The Akai MPK series is hands-down the number one choice for countless musicians and producers. Akai is a name that ensures a combination of useable features, balanced pricing, and rugged reliability. If you’ve graduated from the ever-popular MPK Mini, then the next logical step is the MPK249. In this Akai MPK249 review, we’ll determine whether this is one of the optimal choices in an all-around MIDI controller.
The Akai Professional MPK249 Is One of the Most Popular Mid-Range MIDI Keyboards on the Market
It’s true. There are a plethora of MIDI keyboards out there, and very few are as recognizable as anything Akai’s made. At a glance, the Akai MPK249 has 49 semi-weighted keys, 24 assignable knobs/faders/switches, 16 MPC pads with four banks for a total of 64, and comprehensive transport control for DAW integration.
It’s a true plug-and-play controller powered via USB. Set up is as seamless or as complex as you’d like; hook it up and immediately start playing your virtual instruments, or take a deep dive into the included VIP software to map functions and more.
We’ve narrowed down some of our favorite aspects in this Akai MPK249 review.

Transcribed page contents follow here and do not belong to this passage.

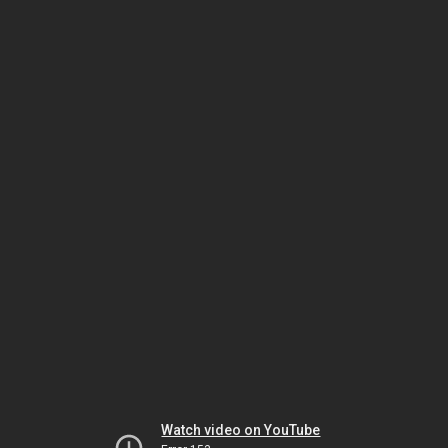
Watch video on YouTube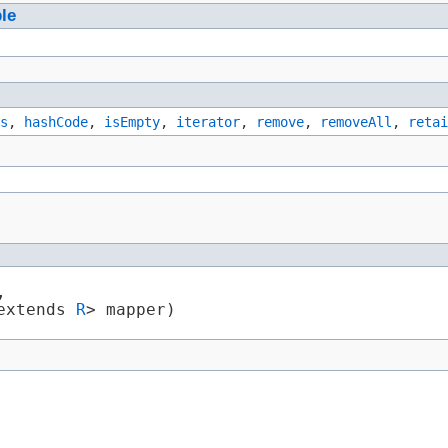
ble
s
,
hashCode
,
isEmpty
,
iterator
,
remove
,
removeAll
,
retai


 extends 
R
> mapper)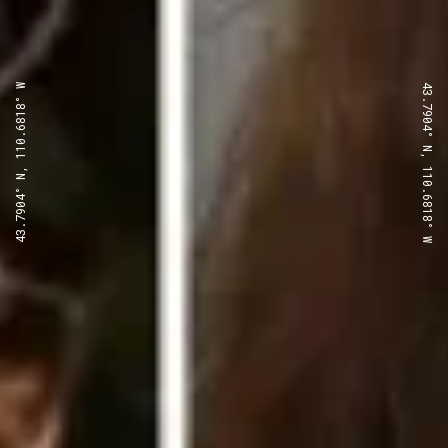
43.7904° N, 110.6818° W
43.7904° N, 110.6818° W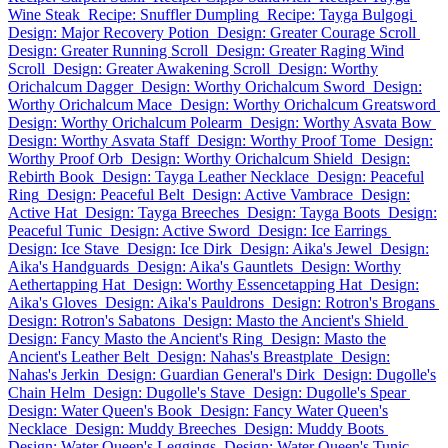
Wine Steak
Recipe: Snuffler Dumpling
Recipe: Tayga Bulgogi
Design: Major Recovery Potion
Design: Greater Courage Scroll
Design: Greater Running Scroll
Design: Greater Raging Wind
Scroll
Design: Greater Awakening Scroll
Design: Worthy
Orichalcum Dagger
Design: Worthy Orichalcum Sword
Design:
Worthy Orichalcum Mace
Design: Worthy Orichalcum Greatsword
Design: Worthy Orichalcum Polearm
Design: Worthy Asvata Bow
Design: Worthy Asvata Staff
Design: Worthy Proof Tome
Design:
Worthy Proof Orb
Design: Worthy Orichalcum Shield
Design:
Rebirth Book
Design: Tayga Leather Necklace
Design: Peaceful
Ring
Design: Peaceful Belt
Design: Active Vambrace
Design:
Active Hat
Design: Tayga Breeches
Design: Tayga Boots
Design:
Peaceful Tunic
Design: Active Sword
Design: Ice Earrings
Design: Ice Stave
Design: Ice Dirk
Design: Aika's Jewel
Design:
Aika's Handguards
Design: Aika's Gauntlets
Design: Worthy
Aethertapping Hat
Design: Worthy Essencetapping Hat
Design:
Aika's Gloves
Design: Aika's Pauldrons
Design: Rotron's Brogans
Design: Rotron's Sabatons
Design: Masto the Ancient's Shield
Design: Fancy Masto the Ancient's Ring
Design: Masto the
Ancient's Leather Belt
Design: Nahas's Breastplate
Design:
Nahas's Jerkin
Design: Guardian General's Dirk
Design: Dugolle's
Chain Helm
Design: Dugolle's Stave
Design: Dugolle's Spear
Design: Water Queen's Book
Design: Fancy Water Queen's
Necklace
Design: Muddy Breeches
Design: Muddy Boots
Design: Water Queen's Leggings
Design: Water Queen's Tunic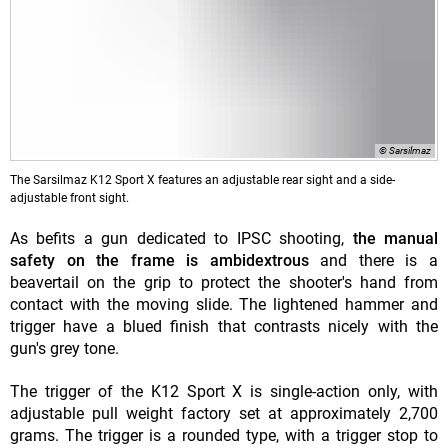
© Sarsilmaz
The Sarsilmaz K12 Sport X features an adjustable rear sight and a side-
adjustable front sight.
As befits a gun dedicated to IPSC shooting,
the manual
safety on the frame is ambidextrous
and there is a
beavertail on the grip to protect the shooter's hand from
contact with the moving slide. The lightened hammer and
trigger have a blued finish that contrasts nicely with the
gun's grey tone.
The trigger of the K12 Sport X is single-action only, with
adjustable pull weight factory set at approximately 2,700
grams. The trigger is a rounded type, with a trigger stop to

Let’s get started!
Improved Keyboard Layout
49 keys is the sweetspot for MIDI controllers. You’ll find yourself using the octave up/down control way less frequently than with a 25-key controller. Plus, the semi-weighted, full-sized keys add a nice, professional feel to an already well designed MIDI controller.
DAW Control Keypad
The MPK249 comes with a transport section that integrates with your DAW. That’s helpful when you’re trying to create an efficient workflow, so you don’t have to take your hands off the keyboard to grab the other (computer) keyboard to start playback or roll back a take to overdub.
The Akai MPK249 also comes with a fleet of free software including Ableton Live Lite, Hybrid 3 by AIR, Sonivox Twist 2.0, MPC Beats, and Akai’s own award-winning VIP 3.0 software for deep integration with your existing instruments and effects.
There’s also an upgrade path available for MPC 2.0 software, which is a highly adaptive program that essentially allows you to control your whole entire recording process from the MPK itself.
Who Is the MPK249 Built for?
Beginners might be a little overwhelmed by the MPK249, both in form and cost. It’s not cheap at around 500 bucks, which will deter a big audience right away. It’s also not necessarily the most portable or compact device there is, especially when compared to something like the MPK Mini which is part of the series.
Serious producers who want a nice desktop controller to live in their home studio will probably love the MPK249. The semi-weighted keys are a beautiful touch for true keyboardists, and the overall functionality means this controller was born to integrate into a studio setup.
Conclusion: The MPK249 Is a Studio Mainstay
Anyone shopping around for a mid-range MIDI keyboard would most likely be happy to land on the MPK249. It’s hard to imagine anything that it lacks, at least in terms of how MIDI controllers are most frequently used. For our money, there’s no reason that the legendary Akai MPK series is going anywhere anytime soon.